Griswold, Ralph E. (Ralph Esty), 1894-1981

Ralph E Griswold was born in Warren, Ohio on August 22, 1894. He graduated from Cornell University receiving both a bachelors and a masters degree in landscape architecture. He spent 3 years in Rome, Italy early in his career as a Fellow in Landscape Architecture at the American Academy in Rome and later on as a Resident Landscape Architect from 1949-1950. Griswold moved to Pittsburgh and started his own firm, Griswold, Winters, Swain, & Mullin in 1930.

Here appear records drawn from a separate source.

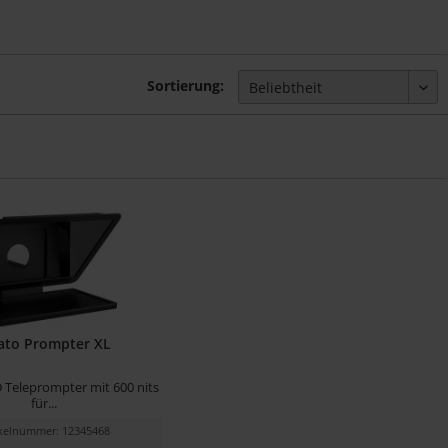
Sortierung:
ato Prompter XL
D Teleprompter mit 600 nits
für...
ikelnummer: 12345468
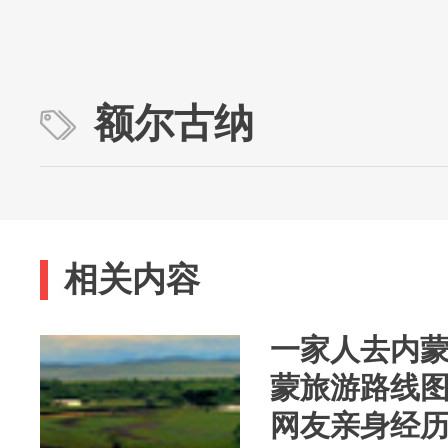
额尔古纳
相关内容
一家人去内
蒙旅游路线
网友亲身经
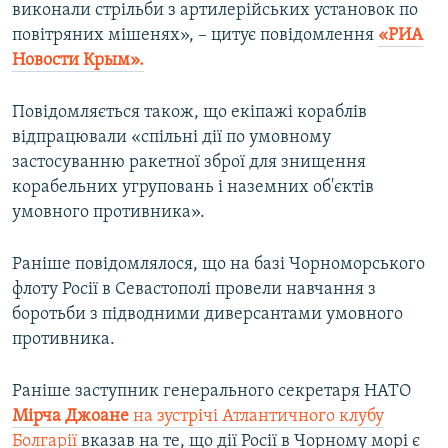
виконали стрільби з артилерійських установок по
повітряних мішенях», – цитує повідомлення
«РИА
Новости Крым».
Повідомляється також, що екіпажі кораблів
відпрацювали «спільні дії по умовному
застосуванню ракетної зброї для знищення
корабельних угруповань і наземних об'єктів
умовного противника».
Раніше повідомлялося, що на базі Чорноморського
флоту Росії в Севастополі провели навчання з
боротьби з підводними диверсантами умовного
противника.
Раніше заступник генерального секретаря НАТО
Мірча Джоане
на зустрічі Атлантичного клубу
Болгарії
вказав на те, що дії Росії в Чорному морі є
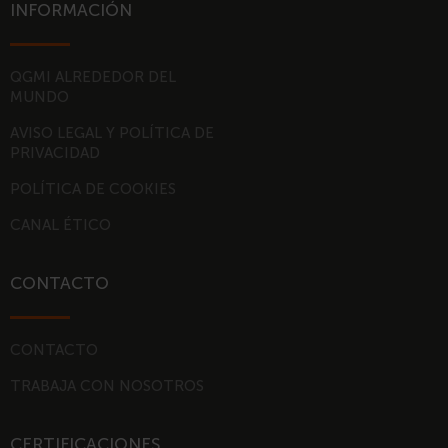
k
t
INFORMACIÓN
e
u
d
b
i
e
QGMI ALREDEDOR DEL
MUNDO
n
-
AVISO LEGAL Y POLÍTICA DE
i
PRIVACIDAD
n
POLÍTICA DE COOKIES
CANAL ÉTICO
CONTACTO
CONTACTO
TRABAJA CON NOSOTROS
CERTIFICACIONES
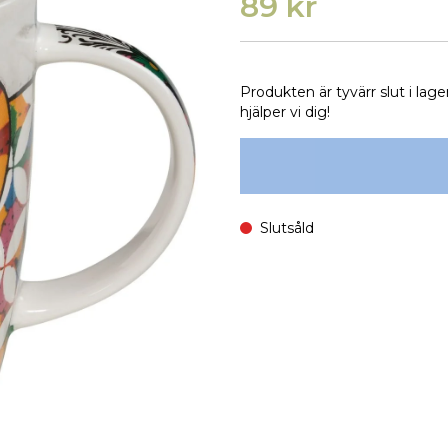
89 kr
Produkten är tyvärr slut i lage
hjälper vi dig!
Slutsåld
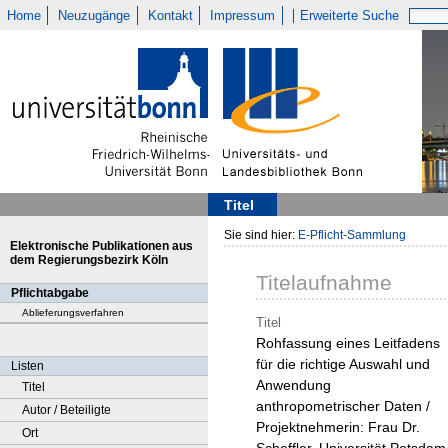
Home
Neuzugänge
Kontakt
Impressum
Erweiterte Suche
Titel
Sie sind hier:
E-Pflicht-Sammlung
Elektronische Publikationen aus
dem Regierungsbezirk Köln
Titelaufnahme
Pflichtabgabe
Ablieferungsverfahren
Titel
Rohfassung eines Leitfadens
für die richtige Auswahl und
Listen
Anwendung
Titel
anthropometrischer Daten /
Autor / Beteiligte
Projektnehmerin: Frau Dr.
Ort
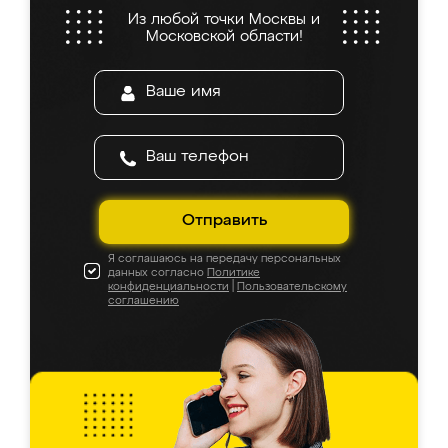
Из любой точки Москвы и
Московской области!
Отправить
Я соглашаюсь на передачу персональных
данных согласно
Политике
конфиденциальности
|
Пользовательскому
соглашению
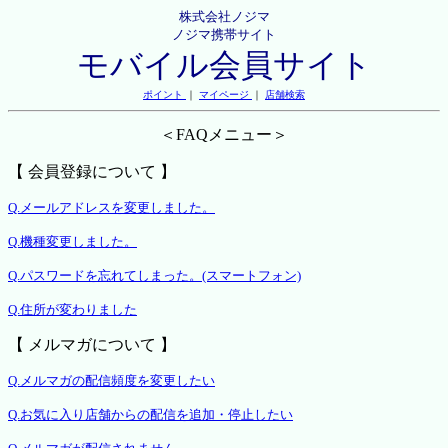
株式会社ノジマ
ノジマ携帯サイト
モバイル会員サイト
ポイント
｜
マイページ
｜
店舗検索
＜FAQメニュー＞
【 会員登録について 】
Q.メールアドレスを変更しました。
Q.機種変更しました。
Q.パスワードを忘れてしまった。(スマートフォン)
Q.住所が変わりました
【 メルマガについて 】
Q.メルマガの配信頻度を変更したい
Q.お気に入り店舗からの配信を追加・停止したい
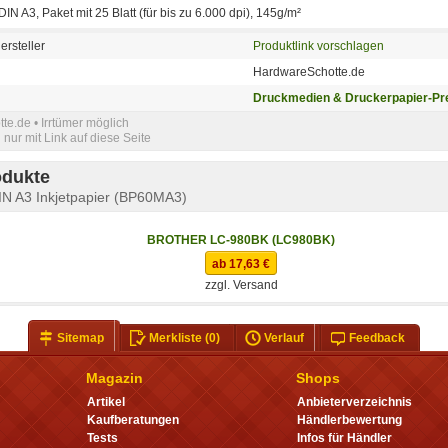
DIN A3, Paket mit 25 Blatt (für bis zu 6.000 dpi), 145g/m²
ersteller
Produktlink vorschlagen
HardwareSchotte.de
Druckmedien & Druckerpapier-Pre
e.de • Irrtümer möglich
nur mit Link auf diese Seite
odukte
 A3 Inkjetpapier (BP60MA3)
BROTHER LC-980BK (LC980BK)
ab 17,63 €
zzgl. Versand
Sitemap
Merkliste
(0)
Verlauf
Feedback
Magazin
Shops
Artikel
Anbieterverzeichnis
Kaufberatungen
Händlerbewertung
Tests
Infos für Händler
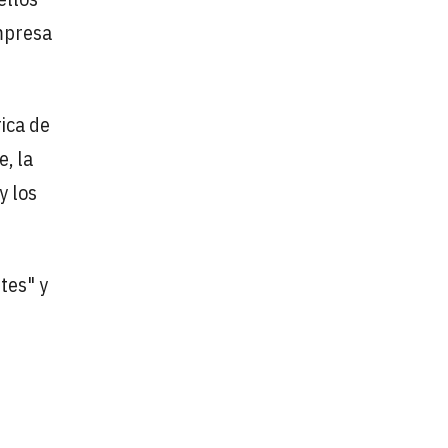
empresa
ica de
, la
y los
tes" y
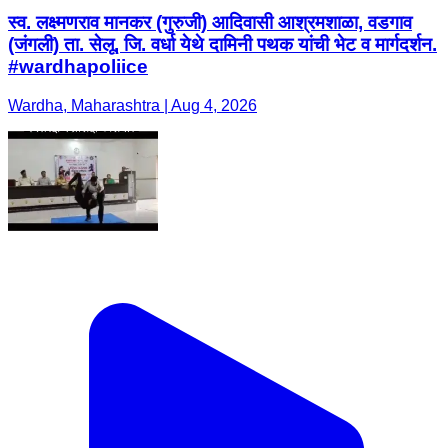
स्व. लक्ष्मणराव मानकर (गुरुजी) आदिवासी आश्रमशाळा, वडगाव
(जंगली) ता. सेलू, जि. वर्धा येथे दामिनी पथक यांची भेट व मार्गदर्शन.
#wardhapoliice
Wardha, Maharashtra | Aug 4, 2026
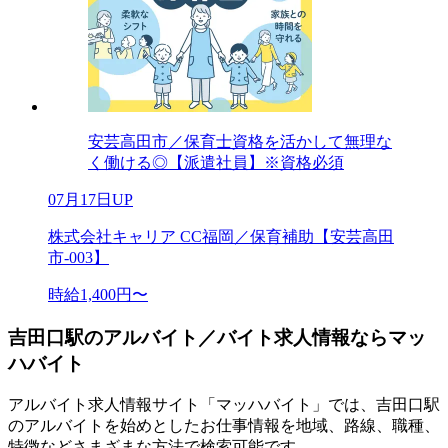
安芸高田市／保育士資格を活かして無理な
く働ける◎【派遣社員】※資格必須
07月17日UP
株式会社キャリア CC福岡／保育補助【安芸高田
市-003】
時給1,400円〜
吉田口駅のアルバイト／バイト求人情報ならマッ
ハバイト
アルバイト求人情報サイト「マッハバイト」では、吉田口駅
のアルバイトを始めとしたお仕事情報を地域、路線、職種、
特徴などさまざまな方法で検索可能です。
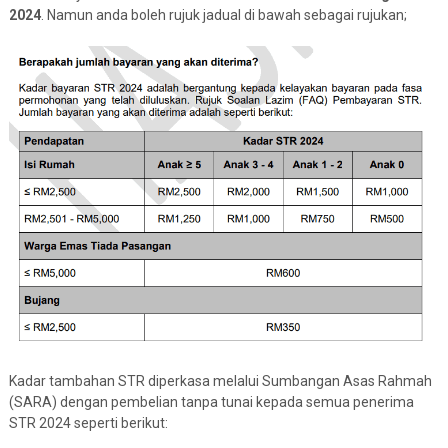
2024
. Namun anda boleh rujuk jadual di bawah sebagai rujukan;
Kadar tambahan STR diperkasa melalui Sumbangan Asas Rahmah
(SARA) dengan pembelian tanpa tunai kepada semua penerima
STR 2024 seperti berikut:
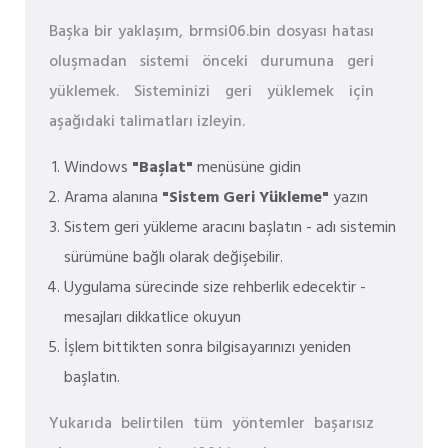
Başka bir yaklaşım, brmsi06.bin dosyası hatası
oluşmadan sistemi önceki durumuna geri
yüklemek. Sisteminizi geri yüklemek için
aşağıdaki talimatları izleyin.
Windows
"Başlat"
menüsüne gidin
Arama alanına
"Sistem Geri Yükleme"
yazın
Sistem geri yükleme aracını başlatın - adı sistemin
sürümüne bağlı olarak değişebilir.
Uygulama sürecinde size rehberlik edecektir -
mesajları dikkatlice okuyun
İşlem bittikten sonra bilgisayarınızı yeniden
başlatın.
Yukarıda belirtilen tüm yöntemler başarısız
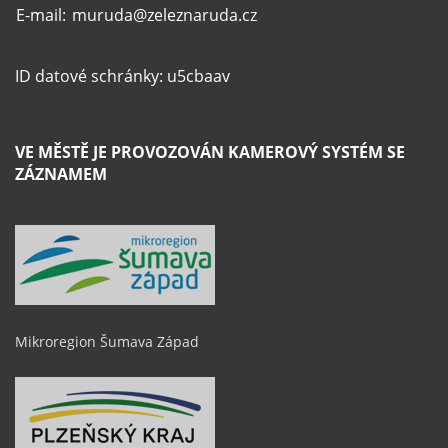
E-mail:
muruda@zeleznaruda.cz
ID datové schránky: u5cbaav
VE MĚSTĚ JE PROVOZOVÁN KAMEROVÝ SYSTÉM SE
ZÁZNAMEM
Mikroregion Šumava Západ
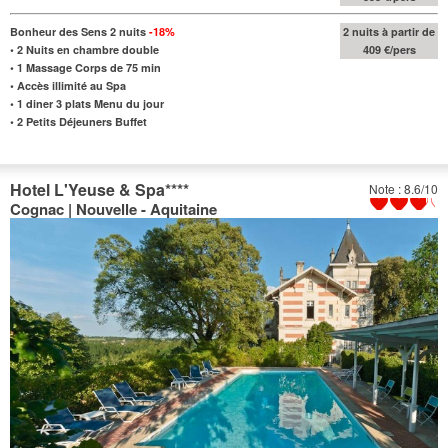
Bonheur des Sens
2 nuits
-18%
2 nuits à partir de
•
2 Nuits en chambre double
409 €/pers
•
1 Massage Corps de 75 min
• Accès illimité au Spa
•
1 diner 3 plats Menu du jour
•
2 Petits Déjeuners Buffet
Hotel L'Yeuse & Spa
****
Note : 8.6/10
Cognac | Nouvelle - Aquitaine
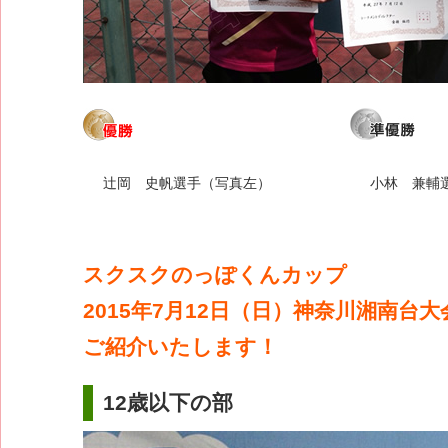
辻岡 史帆選手（写真左）
小林 兼輔
スクスクのっぽくんカップ
2015年7月12日（日）神奈川湘南台
ご紹介いたします！
12歳以下の部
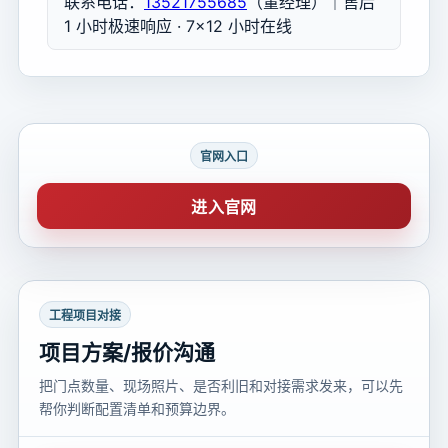
联系电话：
13521755685
（董经理）｜售后
1 小时极速响应 · 7×12 小时在线
官网入口
进入官网
工程项目对接
项目方案/报价沟通
把门点数量、现场照片、是否利旧和对接需求发来，可以先
帮你判断配置清单和预算边界。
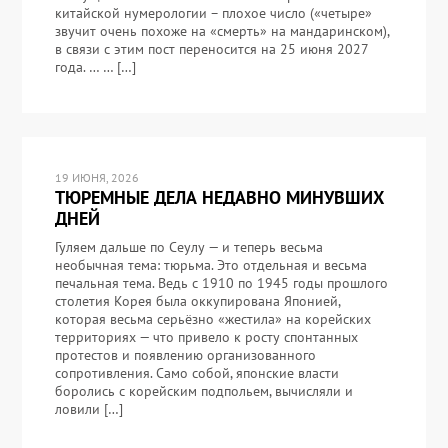
китайской нумерологии – плохое число («четыре»
звучит очень похоже на «смерть» на мандаринском),
в связи с этим пост переносится на 25 июня 2027
года. … … […]
19 ИЮНЯ, 2026
ТЮРЕМНЫЕ ДЕЛА НЕДАВНО МИНУВШИХ
ДНЕЙ
Гуляем дальше по Сеулу — и теперь весьма
необычная тема: тюрьма. Это отдельная и весьма
печальная тема. Ведь с 1910 по 1945 годы прошлого
столетия Корея была оккупирована Японией,
которая весьма серьёзно «жестила» на корейских
территориях — что привело к росту спонтанных
протестов и появлению организованного
сопротивления. Само собой, японские власти
боролись с корейским подпольем, вычисляли и
ловили […]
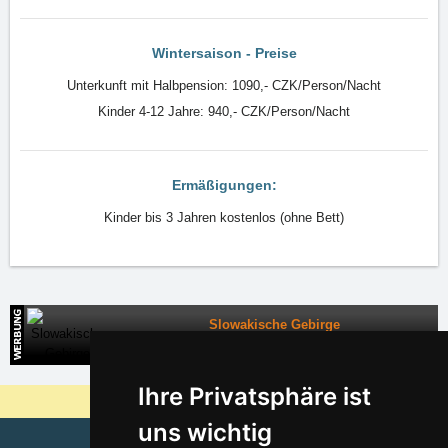
Wintersaison - Preise
Unterkunft mit Halbpension: 1090,- CZK/Person/Nacht
Kinder 4-12 Jahre: 940,- CZK/Person/Nacht
Ermäßigungen:
Kinder bis 3 Jahren kostenlos (ohne Bett)
Slowakische Gebirge
Direkte Kontakte auf die Unterkunft in der Slowakei
Ihre Privatsphäre ist
Warum sind unsere Server am billigsten?
uns wichtig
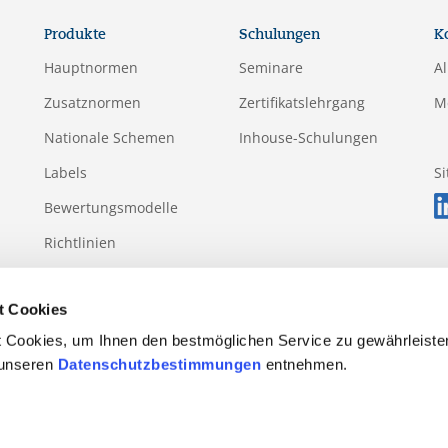
Produkte
Schulungen
K
Hauptnormen
Seminare
A
Zusatznormen
Zertifikatslehrgang
M
Nationale Schemen
Inhouse-Schulungen
Labels
S
Bewertungsmodelle
Richtlinien
Anhänge
t Cookies
 Cookies, um Ihnen den bestmöglichen Service zu gewährleiste
 unseren
Datenschutzbestimmungen
entnehmen.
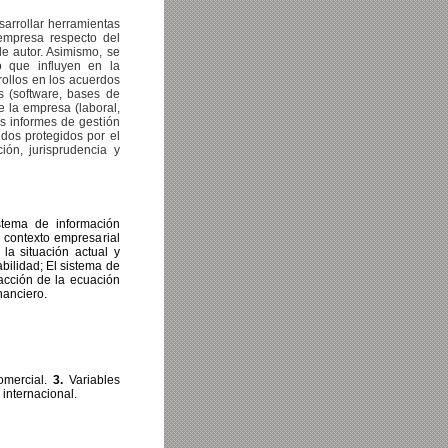
sarrollar herramientas
empresa respecto del
de autor. Asimismo, se
 que influyen en la
rollos en los acuerdos
s (software, bases de
de la empresa (laboral,
los informes de gestión
idos protegidos por el
ión, jurisprudencia y
stema de información
l contexto empresarial
la situación actual y
bilidad; El sistema de
acción de la ecuación
nanciero.
comercial.
3.
Variables
internacional.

He was a senior research fellow at Dumbarton Oaks from 1956-1959. After Alden Hopkins' term as Dumbarton Oaks consulting landscape advisor ended, Griswold took over the position in 1960. While at Dumbarton Oaks he is credited with a series of plant surveys for a number of garden areas and detailed construction plans that altered Hopkins' Hornbeam Ellipse. For the Ellipse, he designed a fish-scale central fountain and a moat wall with spouting masks which no longer remains. In 1966, the Griswold design for the Ellipse was removed and Ruth Havey began a re-design of the garden. Griswold also created a planting plan for Lilac Circle (Camellia Circle), providing French drains for the Fountain Terrace and removing diseased plants. 

Griswold died in 1981.

Ralph E. Griswold Papers, Manuscript Division, Library of Congress, Washington, D.C. http://lcweb2.loc.gov/service/mss/eadxmlmss/eadpdfmss/2014/ms014053.pdf. Accessed June 8, 2015.

Elizabeth Jo Lampl, Dumbarton Oaks Cultural Landscape Report, p. I / History, Existing Conditions Analysis (unpublished, 2002), 1:VIII, 7-8.